Privacy protection - Health information - Alisivu
An employee’s health information belongs to special data referred to in the Data Protection Regulation, the collecting and processing of which must be necessary for the employment relationship.
The employer has the right to process an employee’s health data if the information was collected from the employee or from another source with the employee’s written consent. An employee’s health data may be collected and processed if it is necessary:
- for the payment of sick pay or other equivalent health-related benefits
- to clarify whether the employee has a valid reason for absence
- when specifically requested by the employee in order to investigate the employee’s ability to work based on health data.
In addition, the employer has the right to process this information in situations and to the extent specifically provided for elsewhere in the law. Information must not be collected and processed contrary to the law, not even with the consent of the employee.
The employer must not collect a register of any employee’s medical details. Only a health care operator, such as the occupational health care service provider, may keep such a register. Occupational health care service may not give the employer an employee’s health data from their register without the employee’s specific consent, unless a specific situation is stipulated in legislation for releasing such information.
If the employer requires a fit-to-work statement to be provided for the employee in connection with the pre-employment health examination, information on the employee’s health must not be included in the statement. The occupational health care service may only inform the employer as to whether the employee is suitable for a particular job, or whether there are limitations.
Only designated persons may handle health information
An employee’s health data is confidential information. At the workplace, employees' health information may only be handled on a strictly need-to-know basis. Employees allowed to handle the health information of other employees in the course of their work must be specifically designated by the employer. They may not disclose any of that information during or after their employment relationship. The number of persons allowed to handle health information must be as limited as possible. Normally, people such as managers and HR and payroll staff are required to handle employee’s health data in order to perform their jobs properly.
Health information must be kept separate from all other information, and it must be destroyed immediately, once it is no longer needed. The employer must review the need for storing health data at least every five years.
It is only permissible to handle health information at the workplace if it is relevant for a special risk of illness related to the work. If an employee goes to work for another employer where a similar special risk of illness exists, the occupational health care service may disclose the related health information to the occupational health care service of the new employer.
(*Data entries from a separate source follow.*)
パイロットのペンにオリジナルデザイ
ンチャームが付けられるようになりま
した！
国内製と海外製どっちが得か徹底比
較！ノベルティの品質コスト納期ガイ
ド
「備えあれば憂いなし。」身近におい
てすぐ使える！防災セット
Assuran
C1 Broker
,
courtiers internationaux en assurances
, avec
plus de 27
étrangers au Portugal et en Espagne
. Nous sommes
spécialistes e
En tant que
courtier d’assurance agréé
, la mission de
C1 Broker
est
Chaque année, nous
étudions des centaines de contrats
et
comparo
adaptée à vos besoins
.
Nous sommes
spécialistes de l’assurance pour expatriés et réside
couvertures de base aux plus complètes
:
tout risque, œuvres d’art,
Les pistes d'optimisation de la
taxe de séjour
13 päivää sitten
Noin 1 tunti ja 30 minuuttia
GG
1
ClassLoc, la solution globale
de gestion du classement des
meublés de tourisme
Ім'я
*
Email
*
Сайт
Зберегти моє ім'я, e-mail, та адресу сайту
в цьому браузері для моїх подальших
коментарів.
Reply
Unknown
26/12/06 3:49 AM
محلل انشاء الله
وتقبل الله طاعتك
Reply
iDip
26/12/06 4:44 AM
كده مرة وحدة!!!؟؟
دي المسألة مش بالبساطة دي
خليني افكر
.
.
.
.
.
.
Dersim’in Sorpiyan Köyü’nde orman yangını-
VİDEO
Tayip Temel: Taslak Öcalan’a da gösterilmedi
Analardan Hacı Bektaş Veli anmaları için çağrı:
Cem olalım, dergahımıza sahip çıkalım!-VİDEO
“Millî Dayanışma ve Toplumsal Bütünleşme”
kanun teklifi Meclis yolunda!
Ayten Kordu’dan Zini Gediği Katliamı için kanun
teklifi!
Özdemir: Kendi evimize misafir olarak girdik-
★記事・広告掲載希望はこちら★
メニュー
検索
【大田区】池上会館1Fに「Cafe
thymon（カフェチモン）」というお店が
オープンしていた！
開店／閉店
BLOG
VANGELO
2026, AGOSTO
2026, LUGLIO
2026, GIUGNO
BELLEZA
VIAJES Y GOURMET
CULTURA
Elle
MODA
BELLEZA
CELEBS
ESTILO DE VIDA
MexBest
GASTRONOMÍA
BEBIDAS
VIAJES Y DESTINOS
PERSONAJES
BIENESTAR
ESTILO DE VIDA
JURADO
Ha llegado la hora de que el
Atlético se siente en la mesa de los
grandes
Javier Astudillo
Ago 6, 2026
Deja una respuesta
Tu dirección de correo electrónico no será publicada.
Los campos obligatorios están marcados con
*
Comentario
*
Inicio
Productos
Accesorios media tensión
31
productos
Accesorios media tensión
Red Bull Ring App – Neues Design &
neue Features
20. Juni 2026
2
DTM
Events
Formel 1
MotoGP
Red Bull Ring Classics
Information on sickness absences may be recorded
The employer is allowed to register information on the times of an employee’s sickness absences for instance for the payroll system. However, the employer may not register the diagnoses entered on the medical certificates presented for those sickness absences.
The employer may give an employee’s medical certificate or statement, provided by the occupational health care professionals, to the occupational health care provider in order to perform the health care tasks required in the Occupational Health Care Act, unless the employee prohibits this. In any case, the employer may inform the occupational health care service about the times and durations of an employee’s sickness absences.
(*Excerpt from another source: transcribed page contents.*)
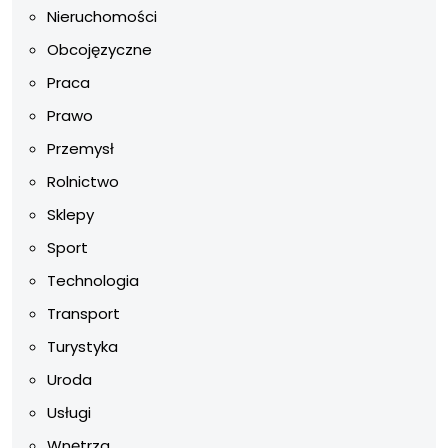
Nieruchomości
Obcojęzyczne
Praca
Prawo
Przemysł
Rolnictwo
Sklepy
Sport
Technologia
Transport
Turystyka
Uroda
Usługi
Wnętrza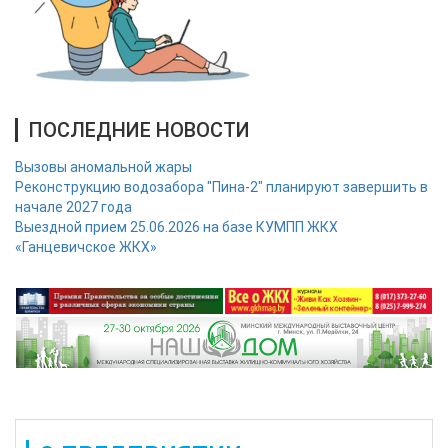
ПОСЛЕДНИЕ НОВОСТИ
Вызовы аномальной жары
Реконструкцию водозабора "Пина-2" планируют завершить в
начале 2027 года
Выездной прием 25.06.2026 на базе КУМПП ЖКХ
«Ганцевичское ЖКХ»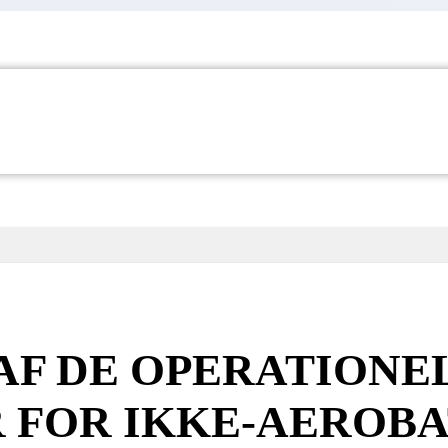
AF DE OPERATIONE
 FOR IKKE-AEROBA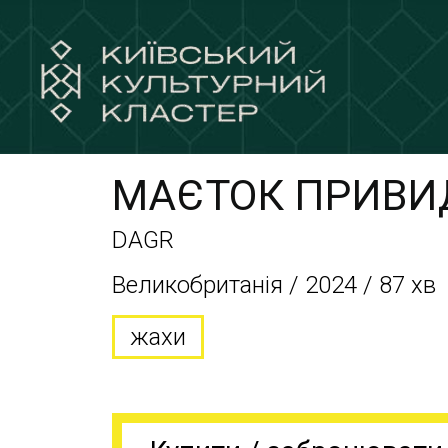
МАЄТОК ПРИВИ
DAGR
Великобританія / 2024 / 87 хв
жахи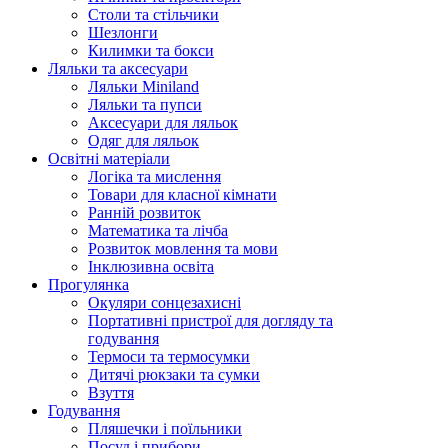
Столи та стільчики
Шезлонги
Килимки та бокси
Ляльки та аксесуари
Ляльки Miniland
Ляльки та пупси
Аксесуари для ляльок
Одяг для ляльок
Освітні матеріали
Логіка та мислення
Товари для класної кімнати
Ранній розвиток
Математика та лічба
Розвиток мовлення та мови
Інклюзивна освіта
Прогулянка
Окуляри сонцезахисні
Портативні пристрої для догляду та
годування
Термоси та термосумки
Дитячі рюкзаки та сумки
Взуття
Годування
Пляшечки і поїльники
Посуд і прибори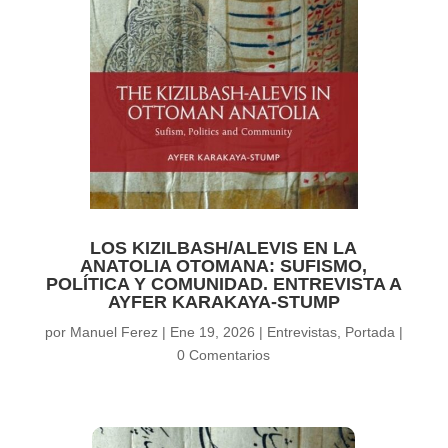
LOS KIZILBASH/ALEVIS EN LA
ANATOLIA OTOMANA: SUFISMO,
POLÍTICA Y COMUNIDAD. ENTREVISTA A
AYFER KARAKAYA-STUMP
por
Manuel Ferez
|
Ene 19, 2026
|
Entrevistas
,
Portada
|
0 Comentarios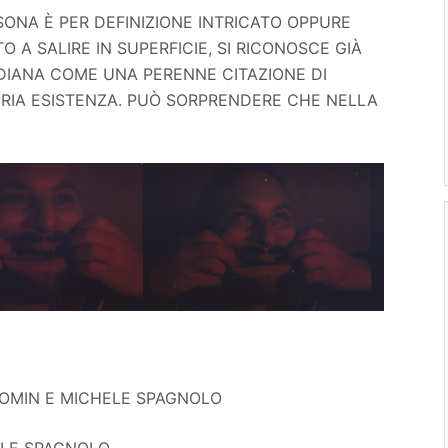
ONA È PER DEFINIZIONE INTRICATO OPPURE
 A SALIRE IN SUPERFICIE, SI RICONOSCE GIÀ
DIANA COME UNA PERENNE CITAZIONE DI
RIA ESISTENZA. PUÒ SORPRENDERE CHE NELLA
OMIN E MICHELE SPAGNOLO
ELE SPAGNOLO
Handling health information in occupational health care three-way meetings
The employer is entitled to send an employee to the occupational health care service for a work capacity assessment if the employer has justified reason to suspect that the employee’s work capacity is compromised by a decline in his/her health. Cooperation to provide early support may be agreed on in the occupational health care service plan or a dedicated early-support model drawn up for the workplace.
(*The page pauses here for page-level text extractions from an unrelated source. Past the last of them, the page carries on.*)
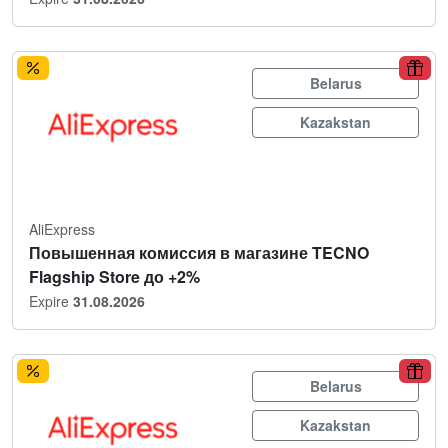
Belarus
Kazakstan
AliExpress
Повышенная комиссия в магазине TECNO
Flagship Store до +2%
Expire
31.08.2026
Belarus
Kazakstan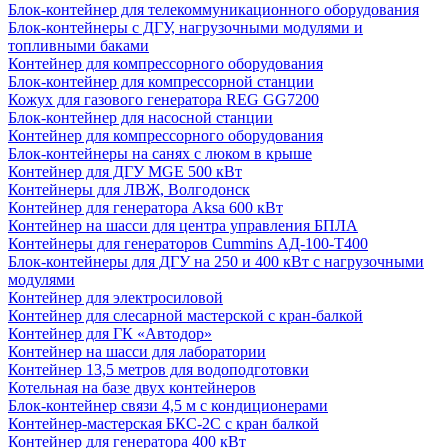
Блок-контейнер для телекоммуникационного оборудования
Блок-контейнеры с ДГУ, нагрузочными модулями и
топливными баками
Контейнер для компрессорного оборудования
Блок-контейнер для компрессорной станции
Кожух для газового генератора REG GG7200
Блок-контейнер для насосной станции
Контейнер для компрессорного оборудования
Блок-контейнеры на санях с люком в крыше
Контейнер для ДГУ MGE 500 кВт
Контейнеры для ЛВЖ, Волгодонск
Контейнер для генератора Aksa 600 кВт
Контейнер на шасси для центра управления БПЛА
Контейнеры для генераторов Cummins АД-100-Т400
Блок-контейнеры для ДГУ на 250 и 400 кВт с нагрузочными
модулями
Контейнер для электросиловой
Контейнер для слесарной мастерской с кран-балкой
Контейнер для ГК «Автодор»
Контейнер на шасси для лаборатории
Контейнер 13,5 метров для водоподготовки
Котельная на базе двух контейнеров
Блок-контейнер связи 4,5 м с кондиционерами
Контейнер-мастерская БКС-2С с кран балкой
Контейнер для генератора 400 кВт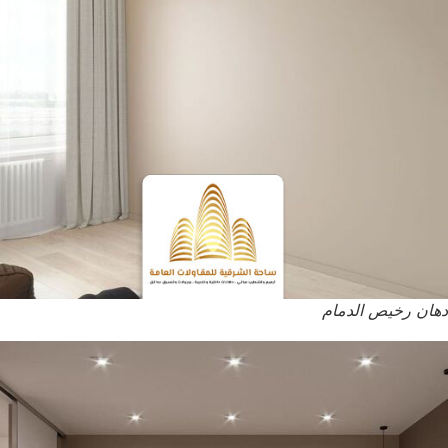
دهان رخيص الدمام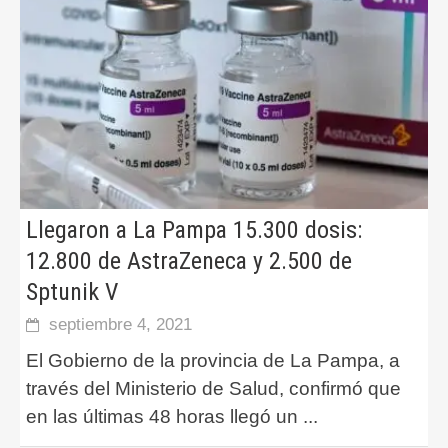
Llegaron a La Pampa 15.300 dosis:
12.800 de AstraZeneca y 2.500 de
Sptunik V
septiembre 4, 2021
El Gobierno de la provincia de La Pampa, a
través del Ministerio de Salud, confirmó que
en las últimas 48 horas llegó un
...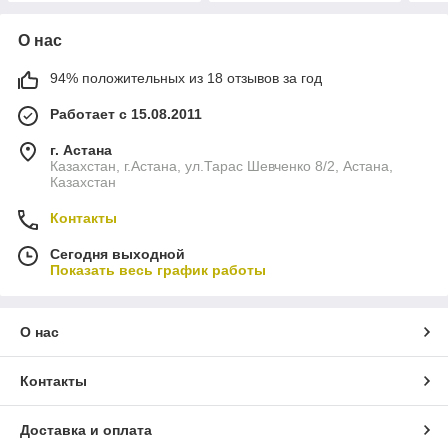
О нас
94% положительных из 18 отзывов за год
Работает с 15.08.2011
г. Астана
Казахстан, г.Астана, ул.Тарас Шевченко 8/2, Астана,
Казахстан
Контакты
Сегодня выходной
Показать весь график работы
О нас
Контакты
Доставка и оплата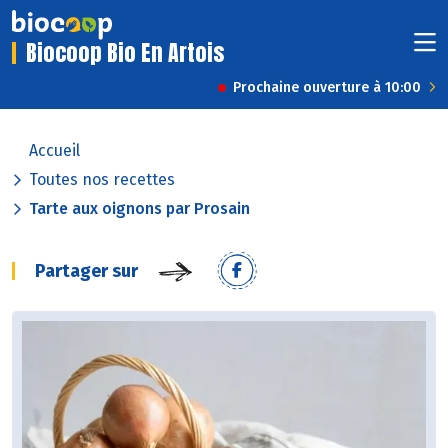
Biocoop Bio En Artois
Prochaine ouverture à 10:00
Accueil
Toutes nos recettes
Tarte aux oignons par Prosain
Partager sur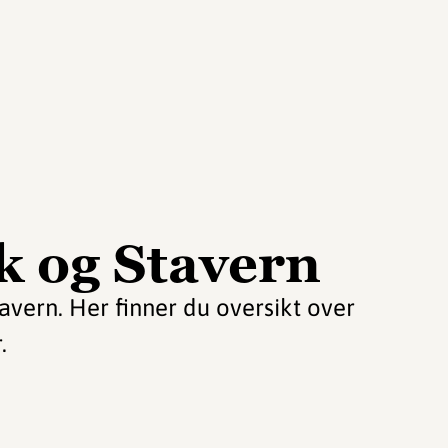
k og Stavern
tavern. Her finner du oversikt over
.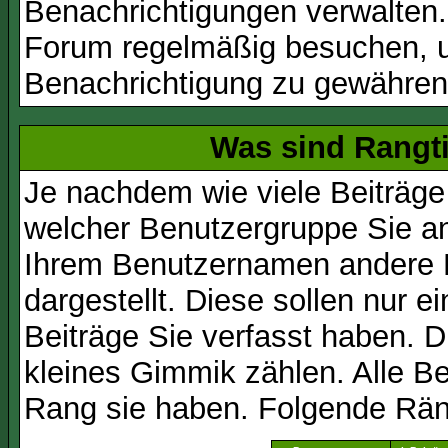
Benachrichtigungen verwalten.
Forum regelmäßig besuchen, um
Benachrichtigung zu gewähren
Was sind Rangt
Je nachdem wie viele Beiträge
welcher Benutzergruppe Sie a
Ihrem Benutzernamen andere 
dargestellt. Diese sollen nur ei
Beiträge Sie verfasst haben. D
kleines Gimmik zählen. Alle Be
Rang sie haben. Folgende Räng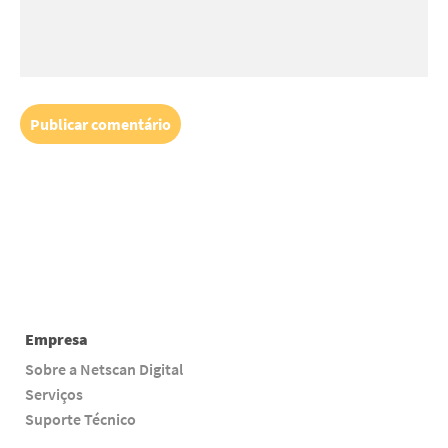
Empresa
Sobre a Netscan Digital
Serviços
Suporte Técnico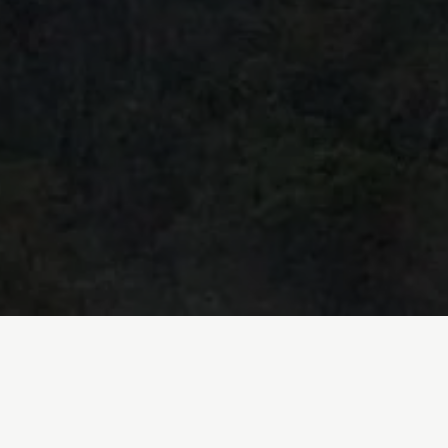
omendaciones y demandas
An early-support three-way meeting is usually attended by the ill employee, the employer’s representative (e.g. the supervisor) and the occupational health care physician or nurse.
Occupational health care professionals may not inform the supervisor at the meeting or indeed any other employer representative about the employee’s illness without the consent of the employee, but they can describe the impact of that illness on work capacity in general medical terms. All participants of a health care meeting are bound by confidentiality with regard to the employee’s health information.
If a diagnosis is required on the medical certificate, the employer will already know what the employee’s illness is. The employee himself/herself may of course share more information about the illness.
Often the employee will agree beforehand with the occupational health care service how much to tell the employer about the illness at the meeting. The purpose of the three-way meeting is to agree on job duties suitable for the employee’s work capacity at that time. The occupational health care service may provide its expert opinion regarding the duration of the adjustment of job duties and determine a time for the follow-up meeting.